Data excerpts =>
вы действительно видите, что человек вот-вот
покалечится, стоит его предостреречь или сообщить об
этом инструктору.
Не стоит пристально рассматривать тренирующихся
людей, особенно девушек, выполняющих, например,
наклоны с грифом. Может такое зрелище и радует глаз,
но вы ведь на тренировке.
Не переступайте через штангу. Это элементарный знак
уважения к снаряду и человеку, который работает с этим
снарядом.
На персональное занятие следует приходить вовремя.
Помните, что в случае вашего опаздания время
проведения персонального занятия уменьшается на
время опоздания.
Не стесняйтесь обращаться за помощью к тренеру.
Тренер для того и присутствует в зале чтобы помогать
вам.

PROBLEM TO SOLVE =>
Every line of the entries that includes "стоит" must be copied into the answer.

SOLUTION TO THE PROBLEM =>
покалечится, стоит его предостреречь или сообщить об
Не стоит пристально рассматривать тренирующихся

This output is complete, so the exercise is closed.